## GIVEN RECORDS

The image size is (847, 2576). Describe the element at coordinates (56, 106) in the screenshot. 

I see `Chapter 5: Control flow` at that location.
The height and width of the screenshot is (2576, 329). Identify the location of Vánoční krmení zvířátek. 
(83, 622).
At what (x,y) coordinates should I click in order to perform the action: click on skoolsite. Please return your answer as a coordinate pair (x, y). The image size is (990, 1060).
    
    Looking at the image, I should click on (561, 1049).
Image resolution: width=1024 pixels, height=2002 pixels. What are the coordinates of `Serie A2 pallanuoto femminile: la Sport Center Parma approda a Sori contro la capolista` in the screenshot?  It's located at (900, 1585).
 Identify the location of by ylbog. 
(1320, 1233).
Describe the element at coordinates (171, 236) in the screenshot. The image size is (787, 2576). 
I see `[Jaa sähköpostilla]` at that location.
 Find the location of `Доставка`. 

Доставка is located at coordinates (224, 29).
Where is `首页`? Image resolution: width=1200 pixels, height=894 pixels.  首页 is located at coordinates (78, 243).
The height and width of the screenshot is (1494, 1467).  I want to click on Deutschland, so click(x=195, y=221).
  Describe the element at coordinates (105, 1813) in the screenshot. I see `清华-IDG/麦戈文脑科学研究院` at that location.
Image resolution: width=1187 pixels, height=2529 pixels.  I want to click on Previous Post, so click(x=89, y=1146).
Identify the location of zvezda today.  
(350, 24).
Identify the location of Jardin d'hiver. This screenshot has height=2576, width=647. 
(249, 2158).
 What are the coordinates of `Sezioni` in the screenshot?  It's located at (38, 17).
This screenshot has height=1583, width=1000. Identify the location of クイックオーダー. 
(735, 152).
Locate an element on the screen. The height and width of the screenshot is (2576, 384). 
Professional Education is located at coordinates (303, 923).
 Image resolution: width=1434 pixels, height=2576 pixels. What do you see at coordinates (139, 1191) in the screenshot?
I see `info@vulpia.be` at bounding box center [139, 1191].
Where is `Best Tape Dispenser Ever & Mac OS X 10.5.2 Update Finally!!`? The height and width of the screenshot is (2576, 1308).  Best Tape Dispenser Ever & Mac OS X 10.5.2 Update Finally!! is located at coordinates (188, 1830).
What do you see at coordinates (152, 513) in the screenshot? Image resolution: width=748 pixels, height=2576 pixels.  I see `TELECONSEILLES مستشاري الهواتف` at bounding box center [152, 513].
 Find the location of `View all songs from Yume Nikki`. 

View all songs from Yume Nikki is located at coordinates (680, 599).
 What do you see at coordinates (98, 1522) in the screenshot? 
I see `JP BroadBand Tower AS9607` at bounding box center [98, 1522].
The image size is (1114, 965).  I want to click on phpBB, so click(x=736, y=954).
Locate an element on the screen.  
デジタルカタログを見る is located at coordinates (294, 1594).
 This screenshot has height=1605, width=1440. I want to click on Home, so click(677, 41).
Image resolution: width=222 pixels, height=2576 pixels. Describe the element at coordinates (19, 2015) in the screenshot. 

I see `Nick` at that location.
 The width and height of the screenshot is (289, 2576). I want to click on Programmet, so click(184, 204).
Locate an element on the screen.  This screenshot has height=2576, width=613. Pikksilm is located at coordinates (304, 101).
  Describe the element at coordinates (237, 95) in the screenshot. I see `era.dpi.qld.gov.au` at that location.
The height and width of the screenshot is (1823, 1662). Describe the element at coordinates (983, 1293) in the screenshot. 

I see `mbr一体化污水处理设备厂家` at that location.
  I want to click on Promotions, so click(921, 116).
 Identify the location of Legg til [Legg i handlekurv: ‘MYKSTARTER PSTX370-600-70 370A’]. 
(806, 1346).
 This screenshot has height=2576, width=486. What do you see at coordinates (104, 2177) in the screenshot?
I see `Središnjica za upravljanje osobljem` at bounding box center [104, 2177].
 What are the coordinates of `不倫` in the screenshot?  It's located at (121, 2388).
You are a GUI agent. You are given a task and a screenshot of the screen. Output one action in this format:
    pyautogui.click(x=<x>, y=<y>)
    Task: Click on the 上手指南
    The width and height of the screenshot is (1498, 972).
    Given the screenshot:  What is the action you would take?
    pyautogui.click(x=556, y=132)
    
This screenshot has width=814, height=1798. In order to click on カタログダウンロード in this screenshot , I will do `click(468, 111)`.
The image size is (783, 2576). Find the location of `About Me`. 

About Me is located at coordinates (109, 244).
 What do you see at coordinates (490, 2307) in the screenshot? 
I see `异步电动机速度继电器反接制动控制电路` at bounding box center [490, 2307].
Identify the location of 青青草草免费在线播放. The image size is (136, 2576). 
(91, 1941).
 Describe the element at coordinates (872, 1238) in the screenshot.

## EXERCISE REQUIREMENTS
Word for word, write out each record shown above.

## RESULT OF THE TASK
The image size is (847, 2576). Describe the element at coordinates (56, 106) in the screenshot. 

I see `Chapter 5: Control flow` at that location.
The height and width of the screenshot is (2576, 329). Identify the location of Vánoční krmení zvířátek. 
(83, 622).
At what (x,y) coordinates should I click in order to perform the action: click on skoolsite. Please return your answer as a coordinate pair (x, y). The image size is (990, 1060).
    
    Looking at the image, I should click on (561, 1049).
Image resolution: width=1024 pixels, height=2002 pixels. What are the coordinates of `Serie A2 pallanuoto femminile: la Sport Center Parma approda a Sori contro la capolista` in the screenshot?  It's located at (900, 1585).
 Identify the location of by ylbog. 
(1320, 1233).
Describe the element at coordinates (171, 236) in the screenshot. The image size is (787, 2576). 
I see `[Jaa sähköpostilla]` at that location.
 Find the location of `Доставка`. 

Доставка is located at coordinates (224, 29).
Where is `首页`? Image resolution: width=1200 pixels, height=894 pixels.  首页 is located at coordinates (78, 243).
The height and width of the screenshot is (1494, 1467).  I want to click on Deutschland, so click(x=195, y=221).
  Describe the element at coordinates (105, 1813) in the screenshot. I see `清华-IDG/麦戈文脑科学研究院` at that location.
Image resolution: width=1187 pixels, height=2529 pixels.  I want to click on Previous Post, so click(x=89, y=1146).
Identify the location of zvezda today.  
(350, 24).
Identify the location of Jardin d'hiver. This screenshot has height=2576, width=647. 
(249, 2158).
 What are the coordinates of `Sezioni` in the screenshot?  It's located at (38, 17).
This screenshot has height=1583, width=1000. Identify the location of クイックオーダー. 
(735, 152).
Locate an element on the screen. The height and width of the screenshot is (2576, 384). 
Professional Education is located at coordinates (303, 923).
 Image resolution: width=1434 pixels, height=2576 pixels. What do you see at coordinates (139, 1191) in the screenshot?
I see `info@vulpia.be` at bounding box center [139, 1191].
Where is `Best Tape Dispenser Ever & Mac OS X 10.5.2 Update Finally!!`? The height and width of the screenshot is (2576, 1308).  Best Tape Dispenser Ever & Mac OS X 10.5.2 Update Finally!! is located at coordinates (188, 1830).
What do you see at coordinates (152, 513) in the screenshot? Image resolution: width=748 pixels, height=2576 pixels.  I see `TELECONSEILLES مستشاري الهواتف` at bounding box center [152, 513].
 Find the location of `View all songs from Yume Nikki`. 

View all songs from Yume Nikki is located at coordinates (680, 599).
 What do you see at coordinates (98, 1522) in the screenshot? 
I see `JP BroadBand Tower AS9607` at bounding box center [98, 1522].
The image size is (1114, 965).  I want to click on phpBB, so click(x=736, y=954).
Locate an element on the screen.  
デジタルカタログを見る is located at coordinates (294, 1594).
 This screenshot has height=1605, width=1440. I want to click on Home, so click(677, 41).
Image resolution: width=222 pixels, height=2576 pixels. Describe the element at coordinates (19, 2015) in the screenshot. 

I see `Nick` at that location.
 The width and height of the screenshot is (289, 2576). I want to click on Programmet, so click(184, 204).
Locate an element on the screen.  This screenshot has height=2576, width=613. Pikksilm is located at coordinates (304, 101).
  Describe the element at coordinates (237, 95) in the screenshot. I see `era.dpi.qld.gov.au` at that location.
The height and width of the screenshot is (1823, 1662). Describe the element at coordinates (983, 1293) in the screenshot. 

I see `mbr一体化污水处理设备厂家` at that location.
  I want to click on Promotions, so click(921, 116).
 Identify the location of Legg til [Legg i handlekurv: ‘MYKSTARTER PSTX370-600-70 370A’]. 
(806, 1346).
 This screenshot has height=2576, width=486. What do you see at coordinates (104, 2177) in the screenshot?
I see `Središnjica za upravljanje osobljem` at bounding box center [104, 2177].
 What are the coordinates of `不倫` in the screenshot?  It's located at (121, 2388).
You are a GUI agent. You are given a task and a screenshot of the screen. Output one action in this format:
    pyautogui.click(x=<x>, y=<y>)
    Task: Click on the 上手指南
    The width and height of the screenshot is (1498, 972).
    Given the screenshot:  What is the action you would take?
    pyautogui.click(x=556, y=132)
    
This screenshot has width=814, height=1798. In order to click on カタログダウンロード in this screenshot , I will do `click(468, 111)`.
The image size is (783, 2576). Find the location of `About Me`. 

About Me is located at coordinates (109, 244).
 What do you see at coordinates (490, 2307) in the screenshot? 
I see `异步电动机速度继电器反接制动控制电路` at bounding box center [490, 2307].
Identify the location of 青青草草免费在线播放. The image size is (136, 2576). 
(91, 1941).
 Describe the element at coordinates (872, 1238) in the screenshot.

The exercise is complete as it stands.